Unfriendly skies get sharper

Unfriendly skies get sharper

March 19
21:49 2013

The stress of air travel is enough to make anybody edgy. But if you’re already afraid of flying in a post-9/11 world, the Transport Security Administration probably just made your life a lot worse.

More commonly known as the TSA, this branch of the U.S. Department of Homeland Security surprised travelers and airline employees alike by easing up on restrictions concerning what travelers can bring aboard a plane.

For the first time since the 9/11 attacks, airline passengers can soon bring small pocketknives in their carry-on luggage, as long as the blade length does not exceed 2.36 inches.

This change goes into effect next month, and will also allow smaller knives like blades attached to corkscrews or nail clippers to be taken aboard, while still restricting larger knives that might pose a greater threat to passengers and crew.

It seems like a step in the right direction for speeding up the nightmare of modern airport security, but a few important people are concerned.

Actually, it’s more than a few—more than five organizations and labor unions representing thousands of flight attendents, pilots, federal air marshals and concerned passengers have all expressed their opposition to the changed policy.

There’s at least one appeal to reinstate the knife ban floating around on the White House petitions website that has more than 60,000 signatures.

The controversy stems from the unfortunate history of knives on planes. Hijackers used box cutters and possibly other bladed weapons to take control of aircraft during the terrorist attacks on 9/11. Although box cutters still aren’t allowed, the fear remains among passengers and crew that smaller knives could do the same damage in the wrong hands.

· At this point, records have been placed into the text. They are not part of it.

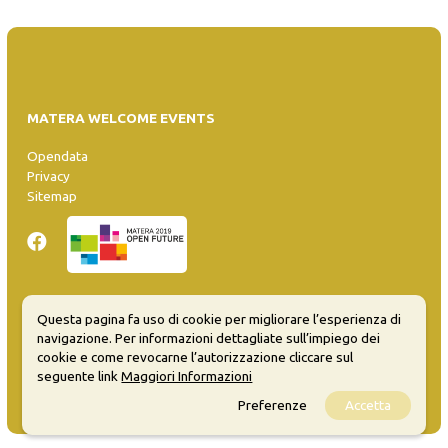
MATERA WELCOME EVENTS
Opendata
Privacy
Sitemap
Questa pagina fa uso di cookie per migliorare l’esperienza di
Inserisci evento
navigazione. Per informazioni dettagliate sull’impiego dei
Guida
cookie e come revocarne l’autorizzazione cliccare sul
FAQ
seguente link
Maggiori Informazioni
info@materaevents.it
Preferenze
Accetta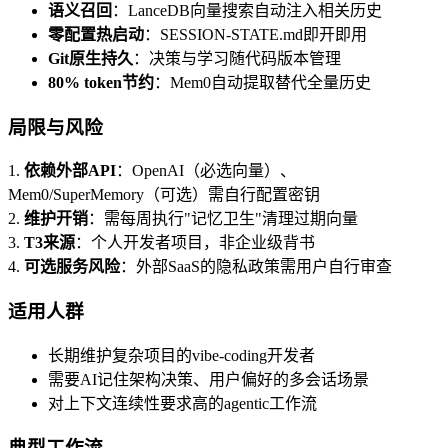
语义召回
：LanceDB向量搜索自动注入相关历史
零配置热启动
：SESSION-STATE.md即开即用
Git原生持久
：决策与学习随代码版本管理
80% token节约
：Mem0自动提取替代全量历史
局限与风险
1.
依赖外部API
：OpenAI（必选向量）、
Mem0/SuperMemory（可选）需自行配置密钥
2.
维护开销
：需每周执行"记忆卫生"清理过期向量
3.
T3来源
：个人开发者项目，非企业级背书
4.
可选服务风险
：外部SaaS的隐私政策需用户自行审查
适用人群
长期维护复杂项目的vibe-coding开发者
需要AI记住架构决策、用户偏好的多会话场景
对上下文连续性要求高的agentic工作流
典型工作流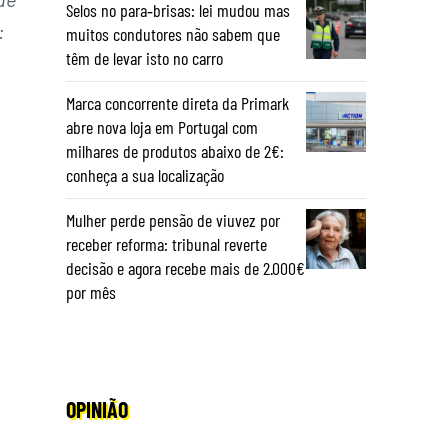
Selos no para‑brisas: lei mudou mas
:
muitos condutores não sabem que
têm de levar isto no carro
Marca concorrente direta da Primark
abre nova loja em Portugal com
milhares de produtos abaixo de 2€:
conheça a sua localização
Mulher perde pensão de viuvez por
receber reforma: tribunal reverte
decisão e agora recebe mais de 2.000€
por mês
OPINIÃO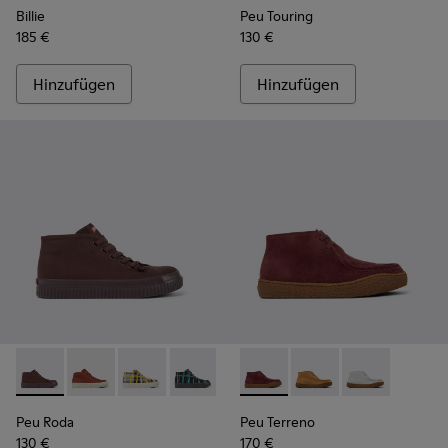
Billie
Peu Touring
185 €
130 €
Hinzufügen
Hinzufügen
Peu Roda - K400742-002 - Burgunderrote Textilstiefeletten
Peu Roda - K400742-006
Peu Roda - K400742-005
Peu Roda - K400742-004
Peu Roda - K400742-003
Peu Terreno - K400813-001 -
Peu Roda - K400742-001
Peu Terreno - K4008
Peu Terreno -
Peu Roda
Peu Terreno
130 €
170 €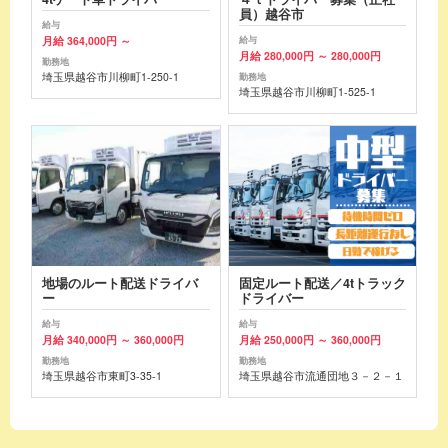
員）越谷市
給与
月給 364,000円 ～
給与
月給 280,000円 ～ 280,000円
勤務地
埼玉県越谷市川柳町1-250-1
勤務地
埼玉県越谷市川柳町1-525-1
地場のルート配送ドライバ
固定ルート配送／4tトラック
ー
ドライバー
給与
給与
月給 340,000円 ～ 360,000円
月給 250,000円 ～ 360,000円
勤務地
勤務地
埼玉県越谷市東町3-35-1
埼玉県越谷市流通団地３－２－１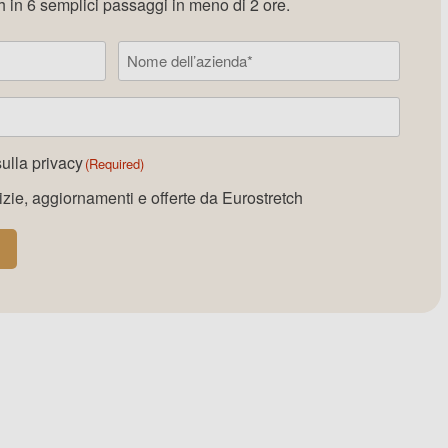
h in 6 semplici passaggi in meno di 2 ore.
Nome
dell’azienda
sulla privacy
(Required)
izie, aggiornamenti e offerte da Eurostretch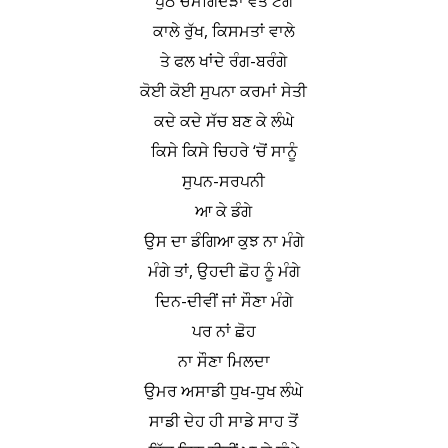
ਪੁੱਠੇ ਚਮਗਿਦੜਾਂ ਵਤ ਟੰਗੇ
ਕਾਲੇ ਰੁੱਖ, ਕਿਸਮਤਾਂ ਵਾਲੇ
ਤੇ ਫਲ ਖਾਂਦੇ ਰੰਗ-ਬਰੰਗੇ
ਕੋਈ ਕੋਈ ਸੁਪਨਾ ਕਰਮਾਂ ਸੇਤੀ
ਕਦੇ ਕਦੇ ਸੱਚ ਬਣ ਕੇ ਲੰਘੇ
ਕਿਸੇ ਕਿਸੇ ਚਿਹਰੇ ‘ਚੋਂ ਸਾਨੂੰ
ਸੁਪਨ-ਸਰਪਨੀ
ਆ ਕੇ ਡੰਗੇ
ਉਸ ਦਾ ਡੰਗਿਆ ਕੁਝ ਨਾ ਮੰਗੇ
ਮੰਗੇ ਤਾਂ, ਉਹਦੀ ਛੋਹ ਨੂੰ ਮੰਗੇ
ਦਿਨ-ਦੀਵੀਂ ਜਾਂ ਸੌਣਾ ਮੰਗੇ
ਪਰ ਨਾਂ ਛੋਹ
ਨਾ ਸੌਣਾ ਮਿਲਦਾ
ਉਮਰ ਅਸਾਡੀ ਧੁਖ-ਧੁਖ ਲੰਘੇ
ਸਾਡੀ ਦੇਹ ਹੀ ਸਾਡੇ ਸਾਹ ਤੋਂ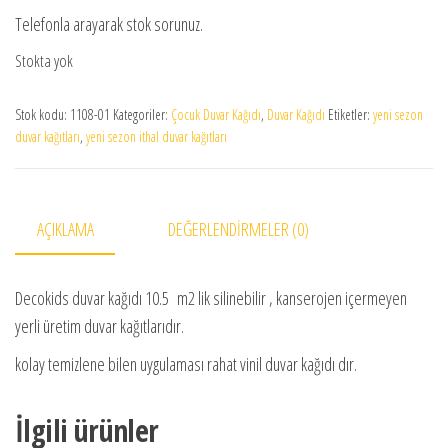
Telefonla arayarak stok sorunuz.
Stokta yok
Stok kodu:
1108-01
Kategoriler:
Çocuk Duvar Kağıdı
,
Duvar Kağıdı
Etiketler:
yeni sezon
duvar kağıtları
,
yeni sezon ithal duvar kağıtları
AÇIKLAMA
DEĞERLENDIRMELER (0)
Decokids duvar kağıdı 10.5 m2 lik silinebilir , kanserojen içermeyen
yerli üretim duvar kağıtlarıdır.
kolay temizlene bilen uygulaması rahat vinil duvar kağıdı dır.
İlgili ürünler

No matter how sharp it is, we trust the American people not to give in to the crazed wielder of a two-inch pocketknife, let alone a corkscrew. But that doesn’t mean we think the TSA is right.

It doesn’t matter how many knives you stuff in your pockets—we’re still waiting in line to take off our shoes, putting liquids like shampoo into special containers and watching as 90-year-old women and mentally disabled children are “randomly selected” for invasive pat-downs by TSA agents before we even get on the plane.

In the last decade, more than 25,000 security breaches were documented at American airports monitored by the TSA. These breaches include failures to detect fake bombs, loaded guns and other weapons far more dangerous than a box cutter.

Until these larger problems are addressed, the knife controversy just seems like a distraction. We’re not saying safety in the skies isn’t a priority—but there’s definitely a better way to ensure security when we fly.